As my younger son gets closer to embarking on his college career, I’m debating about taking a leave of absence from my job to navigate the process for/with him. I’m actually joking, but a parent could easily make a full time job out of scheduling SAT tutoring and college visits, overseeing applications and essays, and meeting with the college counselors to micro manage the entire process to ensure the perfect “fit” for their child for the next 4 years.
As much as I’d somewhat like to be “that” parent, I’ve often felt like I missed that special micro management gene that knows the perfect activity for a class party, the perfect teacher gift, the perfect number of Gatorades for a successful team celebration, and the perfect SAT prep course for the perfect score.
My older son was the typical first child and very independently executed his college acceptance process, which I almost ashamedly admit to not reviewing a single application along the way. “The baby”, as we still refer to our 6’5“, 16 year old will need more guidance and encouragement.
Knowing that tutoring him through the ACT/SAT testing was outside of my expertise, I consulted with Applerouth Tutoring and was very impressed with the services they offered. Those services and guarantees for higher scores came with a high price tag that unfortunately are only open to those families able or willing to “invest” in those extra points to ensure their children’s applications are competitive. That’s another blog post for another day.
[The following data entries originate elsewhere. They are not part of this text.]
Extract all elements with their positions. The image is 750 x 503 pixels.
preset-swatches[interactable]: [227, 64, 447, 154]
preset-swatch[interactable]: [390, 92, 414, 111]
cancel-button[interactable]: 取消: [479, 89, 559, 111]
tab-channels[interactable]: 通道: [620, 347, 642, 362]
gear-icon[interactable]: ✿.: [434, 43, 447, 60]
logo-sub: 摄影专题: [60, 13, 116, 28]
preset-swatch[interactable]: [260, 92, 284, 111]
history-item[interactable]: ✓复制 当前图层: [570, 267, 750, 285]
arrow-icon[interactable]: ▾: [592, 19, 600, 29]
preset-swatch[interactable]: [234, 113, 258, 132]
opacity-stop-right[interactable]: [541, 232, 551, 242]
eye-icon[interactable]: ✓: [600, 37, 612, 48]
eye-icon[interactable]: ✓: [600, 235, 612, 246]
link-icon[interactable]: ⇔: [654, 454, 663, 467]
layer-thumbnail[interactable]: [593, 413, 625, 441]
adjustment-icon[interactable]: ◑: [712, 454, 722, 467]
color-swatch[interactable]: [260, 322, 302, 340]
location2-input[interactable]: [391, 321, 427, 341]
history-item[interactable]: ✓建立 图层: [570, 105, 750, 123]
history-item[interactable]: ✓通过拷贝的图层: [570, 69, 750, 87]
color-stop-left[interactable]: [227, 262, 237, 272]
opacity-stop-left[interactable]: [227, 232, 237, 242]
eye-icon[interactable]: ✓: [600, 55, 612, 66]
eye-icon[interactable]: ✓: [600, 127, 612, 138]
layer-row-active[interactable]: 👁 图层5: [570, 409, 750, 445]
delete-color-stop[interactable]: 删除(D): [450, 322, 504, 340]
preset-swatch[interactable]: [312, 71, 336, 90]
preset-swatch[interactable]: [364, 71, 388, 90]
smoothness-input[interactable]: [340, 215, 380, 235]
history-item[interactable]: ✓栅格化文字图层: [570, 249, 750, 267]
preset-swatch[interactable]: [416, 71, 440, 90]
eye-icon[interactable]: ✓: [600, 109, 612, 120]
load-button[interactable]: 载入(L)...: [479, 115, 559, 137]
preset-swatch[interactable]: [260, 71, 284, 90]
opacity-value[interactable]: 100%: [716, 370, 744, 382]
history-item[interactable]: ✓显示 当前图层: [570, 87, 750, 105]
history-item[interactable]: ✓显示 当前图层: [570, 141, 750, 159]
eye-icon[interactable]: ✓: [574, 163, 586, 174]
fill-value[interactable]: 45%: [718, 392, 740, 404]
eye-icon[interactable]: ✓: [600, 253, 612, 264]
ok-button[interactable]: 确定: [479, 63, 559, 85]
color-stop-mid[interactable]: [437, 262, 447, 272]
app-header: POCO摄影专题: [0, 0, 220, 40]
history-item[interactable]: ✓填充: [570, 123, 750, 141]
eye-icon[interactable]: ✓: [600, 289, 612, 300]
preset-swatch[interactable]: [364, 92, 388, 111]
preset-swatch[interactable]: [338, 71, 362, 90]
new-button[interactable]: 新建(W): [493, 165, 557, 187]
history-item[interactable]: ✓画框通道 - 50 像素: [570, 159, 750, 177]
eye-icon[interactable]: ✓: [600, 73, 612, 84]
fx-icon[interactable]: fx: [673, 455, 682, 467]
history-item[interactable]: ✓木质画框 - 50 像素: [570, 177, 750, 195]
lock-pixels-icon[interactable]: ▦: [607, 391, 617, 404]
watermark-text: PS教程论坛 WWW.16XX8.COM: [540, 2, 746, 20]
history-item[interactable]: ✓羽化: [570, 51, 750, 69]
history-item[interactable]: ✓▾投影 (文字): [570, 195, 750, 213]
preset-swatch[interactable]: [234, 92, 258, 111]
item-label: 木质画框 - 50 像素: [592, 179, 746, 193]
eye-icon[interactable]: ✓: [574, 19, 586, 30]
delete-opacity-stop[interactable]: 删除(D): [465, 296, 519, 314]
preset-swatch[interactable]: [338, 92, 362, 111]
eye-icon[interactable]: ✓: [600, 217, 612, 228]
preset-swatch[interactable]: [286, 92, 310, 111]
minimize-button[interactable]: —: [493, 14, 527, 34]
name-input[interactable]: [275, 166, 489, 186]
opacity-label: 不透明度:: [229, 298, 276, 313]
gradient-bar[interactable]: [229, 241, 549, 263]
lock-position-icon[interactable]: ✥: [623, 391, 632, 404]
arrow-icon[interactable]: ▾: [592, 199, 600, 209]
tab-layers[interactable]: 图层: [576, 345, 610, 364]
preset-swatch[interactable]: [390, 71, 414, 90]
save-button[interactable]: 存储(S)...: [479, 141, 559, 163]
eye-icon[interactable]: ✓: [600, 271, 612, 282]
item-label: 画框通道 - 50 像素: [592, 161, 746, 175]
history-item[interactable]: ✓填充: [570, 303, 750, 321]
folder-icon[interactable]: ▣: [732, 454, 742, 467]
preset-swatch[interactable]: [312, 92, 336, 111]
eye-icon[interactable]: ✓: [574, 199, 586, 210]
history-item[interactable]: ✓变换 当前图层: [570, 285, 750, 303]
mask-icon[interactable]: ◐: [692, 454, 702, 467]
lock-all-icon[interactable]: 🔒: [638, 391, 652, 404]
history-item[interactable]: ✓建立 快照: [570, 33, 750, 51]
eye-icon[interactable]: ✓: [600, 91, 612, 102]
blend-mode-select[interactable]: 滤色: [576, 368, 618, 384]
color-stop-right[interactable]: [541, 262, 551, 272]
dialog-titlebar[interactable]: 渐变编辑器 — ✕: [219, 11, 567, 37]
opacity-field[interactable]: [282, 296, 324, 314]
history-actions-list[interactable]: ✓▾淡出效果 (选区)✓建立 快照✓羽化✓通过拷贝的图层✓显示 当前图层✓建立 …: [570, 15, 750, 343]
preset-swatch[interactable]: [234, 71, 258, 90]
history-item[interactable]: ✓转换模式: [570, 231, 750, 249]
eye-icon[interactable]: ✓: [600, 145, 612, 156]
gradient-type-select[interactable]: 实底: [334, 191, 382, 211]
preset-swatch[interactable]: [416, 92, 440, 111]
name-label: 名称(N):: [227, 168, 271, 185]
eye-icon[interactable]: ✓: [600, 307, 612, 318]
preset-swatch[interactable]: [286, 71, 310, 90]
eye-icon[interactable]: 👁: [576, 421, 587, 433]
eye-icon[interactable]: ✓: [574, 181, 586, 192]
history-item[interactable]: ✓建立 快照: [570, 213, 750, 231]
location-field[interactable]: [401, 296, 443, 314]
I’m also reading “Colleges That Change Lives“, by Loren Pope. I love the idea of a small liberal arts college which I truly believe can catch a previously unengaged student off guard and give them their first Ah-Ha moment of their academic life. I was one of those students that landed at beautiful Rollins College in Winter Park Florida after graduating from LaGrange High School in small town middle Georgia. After enjoying spring break in Panama City Beach, FL, I returned home and declared I wanted to go to school in Florida. At the interview with the school admissions counselor, my mother pleaded, “We’re from a small cotton mill town and Dede’s never really had a chance”. Shocked and slightly embarrassed, we concluded our interview, toured the picturesque, lakeside campus highlighted by palm trees and Spanish- Mediterranean architecture, and six months later I moved into Ward Hall to experience the best four years of my life.
I may not be able to convince “the baby” to take the liberal arts route I so loved and forego the SEC big sports loving college atmosphere, I so hope he finds a “fit” that provides a few Ah-Ha academic moments and leads to a fulfilling career that allows him to reach his full potential in life.